UQModels for time series
Maintainer:IRT-SystemX
Description
UQMODELS for time series is a python library that seeks to put into practice uncertainty quantification based on ML/Deep learning models for the analysis of numerical data (Regression and time series). UQModels is inspired by scikit-learn for the creation of ML datascience processing chains incorporating uncertainty quantification mechanisms.
The main aim of these chains is to provide functionality that enhance confidence in model prediction by provide additional UQ-KPI that give insight about ML-modeling uncertainty throught for example, Predictive intervales/Margin of error that caught irreducible variability arround an observation, or even local Model unreliability link to the impact of the lack of observation due to data-representativness issues.
Therefore, the main functionality of the library concern the modeling step of data science pipeline, through the implementation of an UQModel wrapper that can combine several implementations of forecasting models, UQestimators, and post-processor to form a mathematical processing chain.
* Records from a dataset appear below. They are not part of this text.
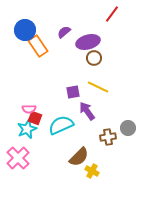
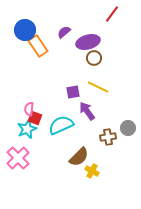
pink semicircle: rotated 96 degrees clockwise
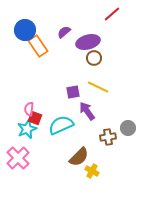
red line: rotated 12 degrees clockwise
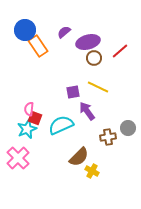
red line: moved 8 px right, 37 px down
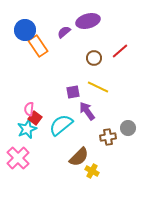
purple ellipse: moved 21 px up
red square: rotated 16 degrees clockwise
cyan semicircle: rotated 15 degrees counterclockwise
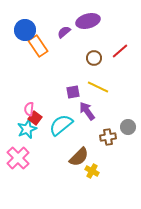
gray circle: moved 1 px up
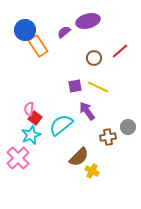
purple square: moved 2 px right, 6 px up
cyan star: moved 4 px right, 6 px down
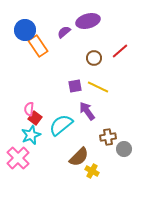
gray circle: moved 4 px left, 22 px down
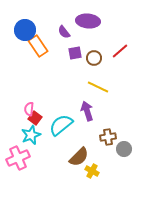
purple ellipse: rotated 20 degrees clockwise
purple semicircle: rotated 88 degrees counterclockwise
purple square: moved 33 px up
purple arrow: rotated 18 degrees clockwise
pink cross: rotated 20 degrees clockwise
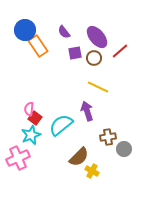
purple ellipse: moved 9 px right, 16 px down; rotated 45 degrees clockwise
Then UQModel library provide :
- several UQEstimators able to estimate several nature of UQ-measure as statistical measure of ML-uncertainty and optionally make prediction.
- UQ-Processing functions that process UQ-measure and/or prediction and/or observation to produce some usefull UQ-KPI.
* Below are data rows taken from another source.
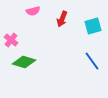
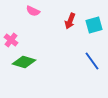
pink semicircle: rotated 40 degrees clockwise
red arrow: moved 8 px right, 2 px down
cyan square: moved 1 px right, 1 px up
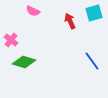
red arrow: rotated 133 degrees clockwise
cyan square: moved 12 px up
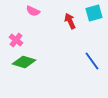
pink cross: moved 5 px right
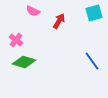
red arrow: moved 11 px left; rotated 56 degrees clockwise
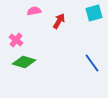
pink semicircle: moved 1 px right; rotated 144 degrees clockwise
blue line: moved 2 px down
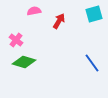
cyan square: moved 1 px down
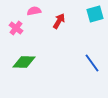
cyan square: moved 1 px right
pink cross: moved 12 px up
green diamond: rotated 15 degrees counterclockwise
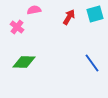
pink semicircle: moved 1 px up
red arrow: moved 10 px right, 4 px up
pink cross: moved 1 px right, 1 px up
- Anom-processing functions that process UQ-measures and predictions and observations into a contextual deviation score based on residual (difference between observation and model) prediction normalised by UQmeasure thank to UQ-processing function.
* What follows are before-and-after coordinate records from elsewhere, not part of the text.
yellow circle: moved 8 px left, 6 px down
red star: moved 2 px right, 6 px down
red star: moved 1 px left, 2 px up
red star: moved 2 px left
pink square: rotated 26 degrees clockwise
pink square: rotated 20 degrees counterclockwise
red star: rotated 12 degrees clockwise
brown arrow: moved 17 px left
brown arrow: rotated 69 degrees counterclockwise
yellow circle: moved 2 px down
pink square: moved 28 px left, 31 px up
- UQKPI-Processor that wrap UQ-Processing function in a scikit learn Transformer format (fit/tranform procedure) to provide both UQ or Anom KPI
- UQModel wrapper that combine a whole pipeline as a (fit/predict/score) object that produce both prediction and specified UQ-KPI
Such UQ-Model object can be used, in the context of monitoring key variables to characterise the state of a dynamic system, for time series monitoring purpose by provide both forecast augmented by uncertainty KPIs (as error margin or model unreliability score) using predict method or anomaly score using score method.
In addition to modeling-post-processing pipeline, the library also implements minor functionality (in the form of wrappers) designed to facilitate the formalization of the pre-processing and evaluation step.